Copy out each line below containing "that".

= = = = = = =

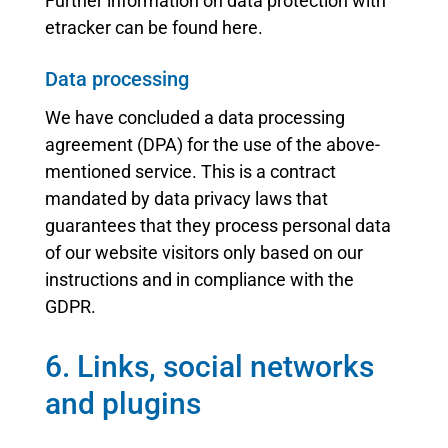
Further information on data protection with
etracker can be found here.
Data processing
We have concluded a data processing
agreement (DPA) for the use of the above-
mentioned service. This is a contract
mandated by data privacy laws that
guarantees that they process personal data
of our website visitors only based on our
instructions and in compliance with the
GDPR.
6. Links, social networks
and plugins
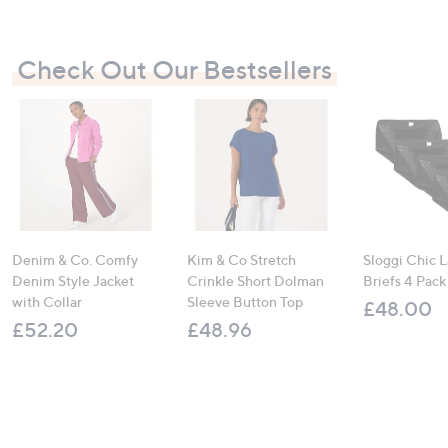
Check Out Our Bestsellers
Denim & Co. Comfy
Kim & Co Stretch
Sloggi Chic 
Denim Style Jacket
Crinkle Short Dolman
Briefs 4 Pack
with Collar
Sleeve Button Top
£48.00
£52.20
£48.96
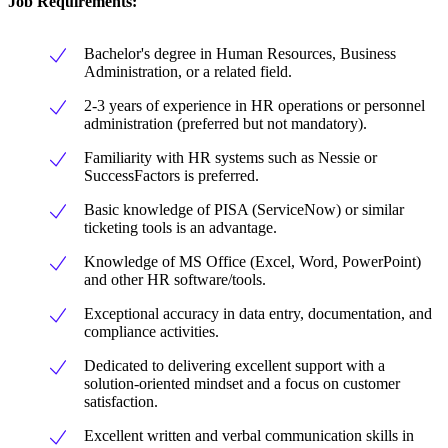
Job Requirements
:
Bachelor's degree in Human Resources, Business
Administration, or a related field.
2-3 years of experience in HR operations or personnel
administration (preferred but not mandatory).
Familiarity with HR systems such as Nessie or
SuccessFactors is preferred.
Basic knowledge of PISA (ServiceNow) or similar
ticketing tools is an advantage.
Knowledge of MS Office (Excel, Word, PowerPoint)
and other HR software/tools.
Exceptional accuracy in data entry, documentation, and
compliance activities.
Dedicated to delivering excellent support with a
solution-oriented mindset and a focus on customer
satisfaction.
Excellent written and verbal communication skills in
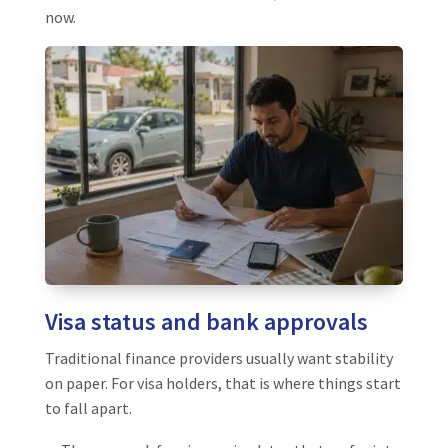
now.
Visa status and bank approvals
Traditional finance providers usually want stability
on paper. For visa holders, that is where things start
to fall apart.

= = = = = = =

* [EXERCISE RESULT]
mandated by data privacy laws that
guarantees that they process personal data
on paper. For visa holders, that is where things start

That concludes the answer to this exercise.